**Goal of the exercise**
In the listing below, find each line holding "Mentions" and copy it.

----------------------------------------

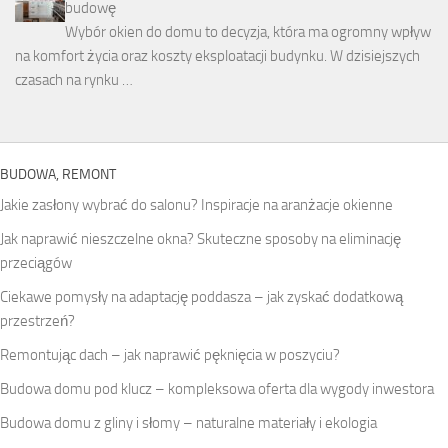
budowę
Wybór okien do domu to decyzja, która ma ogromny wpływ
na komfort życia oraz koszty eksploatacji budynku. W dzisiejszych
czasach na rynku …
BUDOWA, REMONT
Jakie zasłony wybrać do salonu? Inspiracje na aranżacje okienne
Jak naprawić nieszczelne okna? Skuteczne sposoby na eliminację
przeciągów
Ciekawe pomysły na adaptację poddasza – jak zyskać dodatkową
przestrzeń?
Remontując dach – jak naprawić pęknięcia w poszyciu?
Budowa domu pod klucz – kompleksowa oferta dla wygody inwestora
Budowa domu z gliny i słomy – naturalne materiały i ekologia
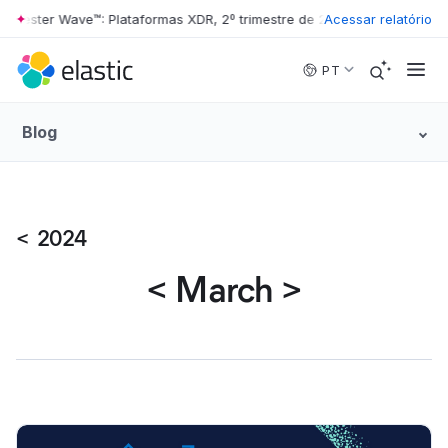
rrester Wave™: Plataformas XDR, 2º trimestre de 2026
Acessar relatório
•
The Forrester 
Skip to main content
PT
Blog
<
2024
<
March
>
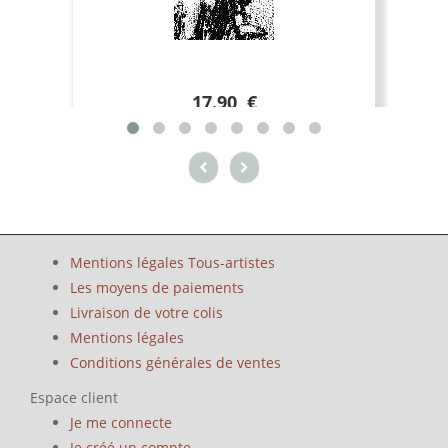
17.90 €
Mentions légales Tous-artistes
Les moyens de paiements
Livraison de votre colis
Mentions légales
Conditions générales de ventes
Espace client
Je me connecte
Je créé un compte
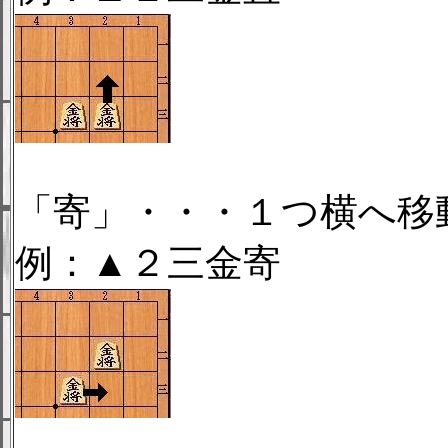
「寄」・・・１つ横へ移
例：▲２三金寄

----------------------------------------

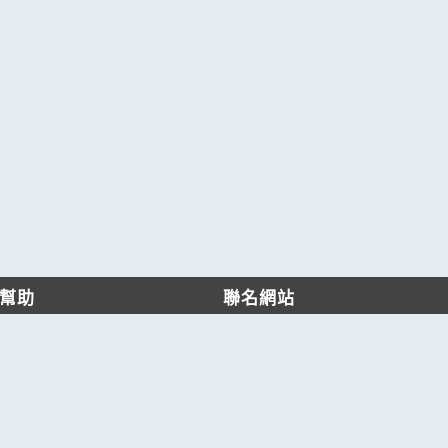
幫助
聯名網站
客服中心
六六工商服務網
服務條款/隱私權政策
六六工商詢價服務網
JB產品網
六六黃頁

----------------------------------------

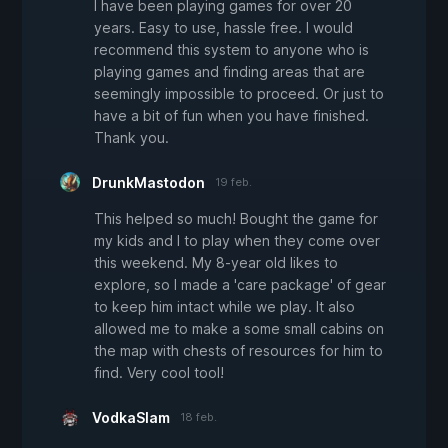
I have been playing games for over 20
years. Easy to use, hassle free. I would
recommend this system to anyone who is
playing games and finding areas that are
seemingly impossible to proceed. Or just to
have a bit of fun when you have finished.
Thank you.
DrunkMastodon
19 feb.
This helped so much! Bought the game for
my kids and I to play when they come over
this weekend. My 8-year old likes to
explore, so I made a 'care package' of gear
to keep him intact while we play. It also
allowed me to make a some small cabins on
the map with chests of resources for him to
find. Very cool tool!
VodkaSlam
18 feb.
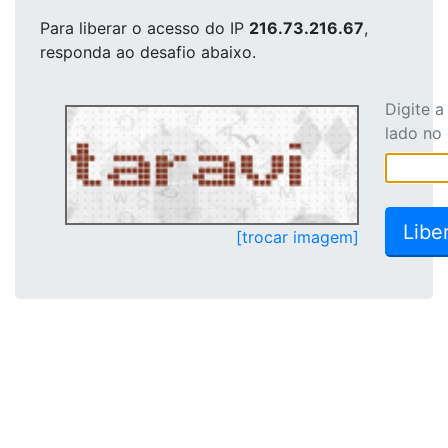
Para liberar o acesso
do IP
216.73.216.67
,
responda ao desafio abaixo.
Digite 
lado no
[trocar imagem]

----------------------------------------

**Task output**
Mentions légales Tous-artistes
Mentions légales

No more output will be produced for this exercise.